Page-level text extractions:

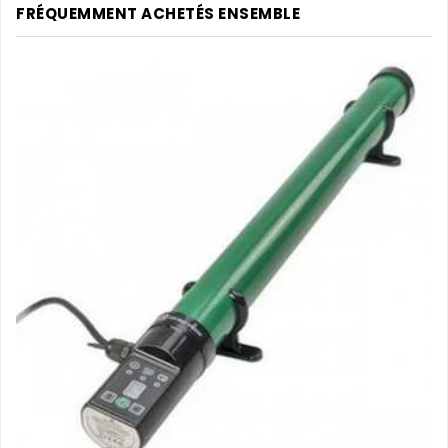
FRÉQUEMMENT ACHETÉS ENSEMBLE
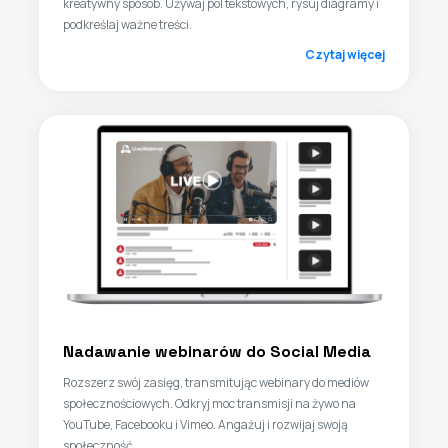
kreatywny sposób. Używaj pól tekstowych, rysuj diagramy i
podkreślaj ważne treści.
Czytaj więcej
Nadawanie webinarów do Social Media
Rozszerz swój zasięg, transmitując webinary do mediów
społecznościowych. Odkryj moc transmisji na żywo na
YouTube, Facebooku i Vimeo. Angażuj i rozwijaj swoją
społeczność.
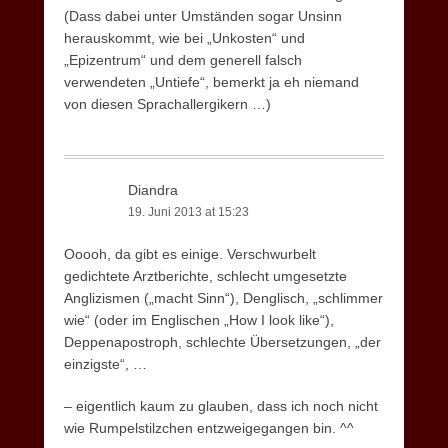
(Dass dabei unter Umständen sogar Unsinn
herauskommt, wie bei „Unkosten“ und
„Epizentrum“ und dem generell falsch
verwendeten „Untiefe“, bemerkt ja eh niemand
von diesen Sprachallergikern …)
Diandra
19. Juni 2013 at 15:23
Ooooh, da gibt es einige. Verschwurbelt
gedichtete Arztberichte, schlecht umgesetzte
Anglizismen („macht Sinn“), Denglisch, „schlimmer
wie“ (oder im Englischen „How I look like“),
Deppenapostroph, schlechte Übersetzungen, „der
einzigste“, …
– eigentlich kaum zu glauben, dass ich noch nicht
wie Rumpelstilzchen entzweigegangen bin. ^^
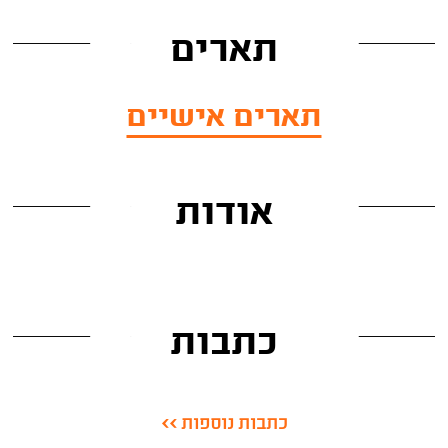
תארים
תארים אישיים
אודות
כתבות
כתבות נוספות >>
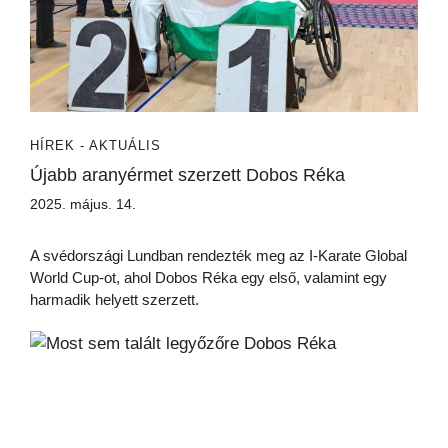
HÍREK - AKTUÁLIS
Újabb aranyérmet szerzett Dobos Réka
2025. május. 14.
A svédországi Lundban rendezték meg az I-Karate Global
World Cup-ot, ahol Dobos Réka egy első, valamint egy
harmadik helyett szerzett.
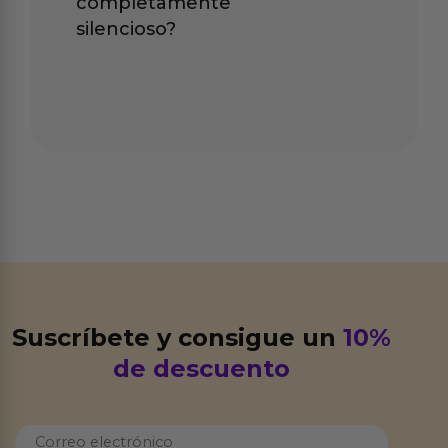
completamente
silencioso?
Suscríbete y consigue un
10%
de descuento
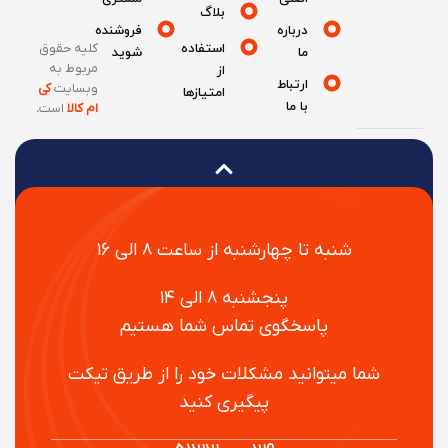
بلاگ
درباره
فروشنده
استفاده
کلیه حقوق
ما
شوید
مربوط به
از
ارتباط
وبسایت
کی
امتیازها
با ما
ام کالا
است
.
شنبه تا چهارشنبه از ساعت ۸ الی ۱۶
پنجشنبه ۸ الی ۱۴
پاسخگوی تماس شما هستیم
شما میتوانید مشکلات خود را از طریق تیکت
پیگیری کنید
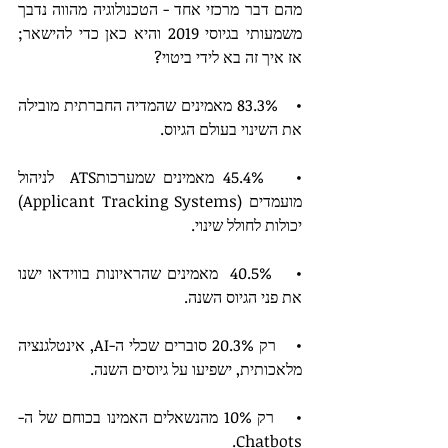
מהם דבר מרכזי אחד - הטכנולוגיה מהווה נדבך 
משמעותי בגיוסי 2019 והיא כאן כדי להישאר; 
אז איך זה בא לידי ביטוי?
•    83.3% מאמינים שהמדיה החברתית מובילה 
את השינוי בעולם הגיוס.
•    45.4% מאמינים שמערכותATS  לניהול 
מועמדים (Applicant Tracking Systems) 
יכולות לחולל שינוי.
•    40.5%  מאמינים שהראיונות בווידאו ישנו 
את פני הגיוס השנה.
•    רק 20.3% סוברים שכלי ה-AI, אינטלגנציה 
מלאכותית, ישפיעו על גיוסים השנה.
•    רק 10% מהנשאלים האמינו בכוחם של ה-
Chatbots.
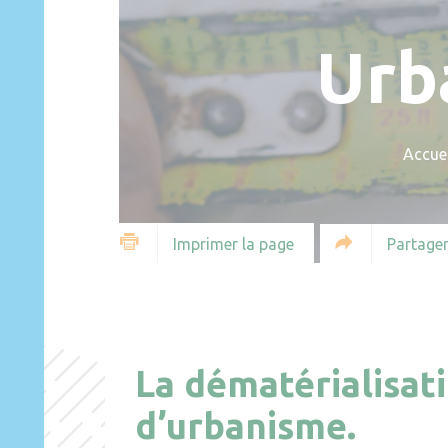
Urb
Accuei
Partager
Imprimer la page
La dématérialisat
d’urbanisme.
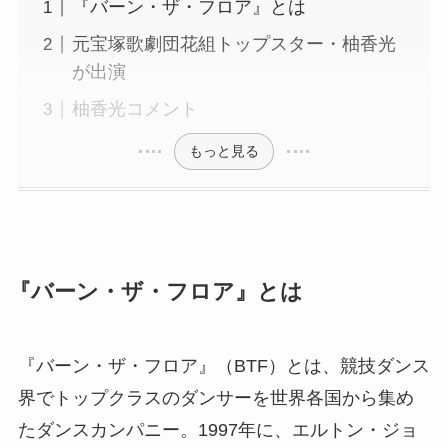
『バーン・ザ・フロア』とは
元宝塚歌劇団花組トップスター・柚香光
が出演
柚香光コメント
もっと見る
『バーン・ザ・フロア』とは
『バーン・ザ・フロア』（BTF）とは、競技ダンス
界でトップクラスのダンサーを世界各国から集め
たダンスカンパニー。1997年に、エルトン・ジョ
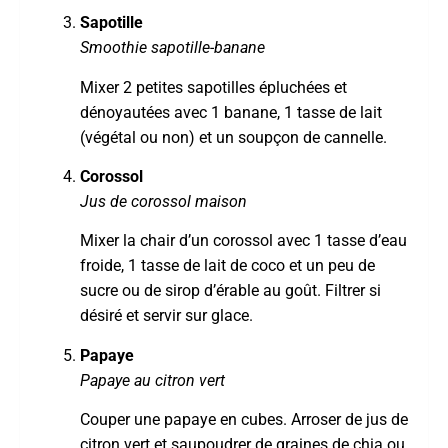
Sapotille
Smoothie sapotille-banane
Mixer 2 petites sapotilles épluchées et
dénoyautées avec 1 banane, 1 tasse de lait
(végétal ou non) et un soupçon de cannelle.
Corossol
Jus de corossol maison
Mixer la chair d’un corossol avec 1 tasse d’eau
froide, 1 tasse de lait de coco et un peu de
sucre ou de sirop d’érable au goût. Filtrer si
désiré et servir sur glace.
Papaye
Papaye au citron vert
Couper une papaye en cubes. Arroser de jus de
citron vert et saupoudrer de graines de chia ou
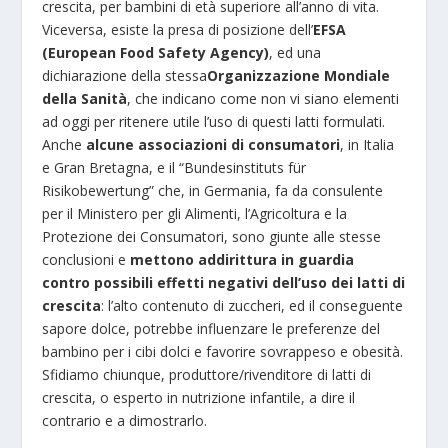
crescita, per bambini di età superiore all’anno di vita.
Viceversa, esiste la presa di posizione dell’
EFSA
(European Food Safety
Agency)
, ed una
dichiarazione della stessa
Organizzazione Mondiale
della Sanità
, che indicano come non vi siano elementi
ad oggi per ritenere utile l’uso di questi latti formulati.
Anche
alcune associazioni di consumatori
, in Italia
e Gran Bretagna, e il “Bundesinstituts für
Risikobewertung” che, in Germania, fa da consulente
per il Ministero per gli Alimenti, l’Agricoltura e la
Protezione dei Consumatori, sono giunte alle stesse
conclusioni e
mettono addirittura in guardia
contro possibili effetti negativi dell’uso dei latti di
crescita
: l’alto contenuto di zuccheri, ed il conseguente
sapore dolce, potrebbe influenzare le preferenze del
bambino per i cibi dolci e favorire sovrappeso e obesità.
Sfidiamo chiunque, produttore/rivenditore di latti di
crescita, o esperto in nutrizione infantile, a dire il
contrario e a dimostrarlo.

Directions for this task: Every record should come back exactly as it is, though none of the pictures should.

Expected answer:
FRÉQUEMMENT ACHETÉS ENSEMBLE
kreatywny sposób. Używaj pól tekstowych, rysuj diagramy i
podkreślaj ważne treści.
Czytaj więcej
Nadawanie webinarów do Social Media
Rozszerz swój zasięg, transmitując webinary do mediów
społecznościowych. Odkryj moc transmisji na żywo na
YouTube, Facebooku i Vimeo. Angażuj i rozwijaj swoją
społeczność.
(Dass dabei unter Umständen sogar Unsinn
herauskommt, wie bei „Unkosten“ und
„Epizentrum“ und dem generell falsch
verwendeten „Untiefe“, bemerkt ja eh niemand
von diesen Sprachallergikern …)
Diandra
19. Juni 2013 at 15:23
Ooooh, da gibt es einige. Verschwurbelt
gedichtete Arztberichte, schlecht umgesetzte
Anglizismen („macht Sinn“), Denglisch, „schlimmer
wie“ (oder im Englischen „How I look like“),
Deppenapostroph, schlechte Übersetzungen, „der
einzigste“, …
– eigentlich kaum zu glauben, dass ich noch nicht
wie Rumpelstilzchen entzweigegangen bin. ^^
תארים
תארים אישיים
אודות
כתבות
כתבות נוספות >>
HÍREK - AKTUÁLIS
Újabb aranyérmet szerzett Dobos Réka
2025. május. 14.
A svédországi Lundban rendezték meg az I-Karate Global
World Cup-ot, ahol Dobos Réka egy első, valamint egy
harmadik helyett szerzett.
completamente
silencioso?
Suscríbete y consigue un
10%
de descuento
بلاگ
درباره
فروشنده
استفاده
کلیه حقوق
ما
شوید
مربوط به
از
ارتباط
وبسایت
کی
امتیازها
با ما
ام کالا
است
.
شنبه تا چهارشنبه از ساعت ۸ الی ۱۶
پنجشنبه ۸ الی ۱۴
پاسخگوی تماس شما هستیم
شما میتوانید مشکلات خود را از طریق تیکت
پیگیری کنید
מהם דבר מרכזי אחד - הטכנולוגיה מהווה נדבך 
משמעותי בגיוסי 2019 והיא כאן כדי להישאר; 
אז איך זה בא לידי ביטוי?
•    83.3% מאמינים שהמדיה החברתית מובילה 
את השינוי בעולם הגיוס.
•    45.4% מאמינים שמערכותATS  לניהול 
מועמדים (Applicant Tracking Systems) 
יכולות לחולל שינוי.
•    40.5%  מאמינים שהראיונות בווידאו ישנו 
את פני הגיוס השנה.
•    רק 20.3% סוברים שכלי ה-AI, אינטלגנציה 
מלאכותית, ישפיעו על גיוסים השנה.
•    רק 10% מהנשאלים האמינו בכוחם של ה-
Chatbots.
Urb
Accuei
Partager
Imprimer la page
La dématérialisat
d’urbanisme.
『バーン・ザ・フロア』とは
元宝塚歌劇団花組トップスター・柚香光
が出演
柚香光コメント
もっと見る
『バーン・ザ・フロア』とは
『バーン・ザ・フロア』（BTF）とは、競技ダンス
界でトップクラスのダンサーを世界各国から集め
たダンスカンパニー。1997年に、エルトン・ジョ
Sapotille
Smoothie sapotille-banane
Mixer 2 petites sapotilles épluchées et
dénoyautées avec 1 banane, 1 tasse de lait
(végétal ou non) et un soupçon de cannelle.
Corossol
Jus de corossol maison
Mixer la chair d’un corossol avec 1 tasse d’eau
froide, 1 tasse de lait de coco et un peu de
sucre ou de sirop d’érable au goût. Filtrer si
désiré et servir sur glace.
Papaye
Papaye au citron vert
Couper une papaye en cubes. Arroser de jus de
citron vert et saupoudrer de graines de chia ou
crescita, per bambini di età superiore all’anno di vita.
Viceversa, esiste la presa di posizione dell’
EFSA
(European Food Safety
Agency)
, ed una
dichiarazione della stessa
Organizzazione Mondiale
della Sanità
, che indicano come non vi siano elementi
ad oggi per ritenere utile l’uso di questi latti formulati.
Anche
alcune associazioni di consumatori
, in Italia
e Gran Bretagna, e il “Bundesinstituts für
Risikobewertung” che, in Germania, fa da consulente
per il Ministero per gli Alimenti, l’Agricoltura e la
Protezione dei Consumatori, sono giunte alle stesse
conclusioni e
mettono addirittura in guardia
contro possibili effetti negativi dell’uso dei latti di
crescita
: l’alto contenuto di zuccheri, ed il conseguente
sapore dolce, potrebbe influenzare le preferenze del
bambino per i cibi dolci e favorire sovrappeso e obesità.
Sfidiamo chiunque, produttore/rivenditore di latti di
crescita, o esperto in nutrizione infantile, a dire il
contrario e a dimostrarlo.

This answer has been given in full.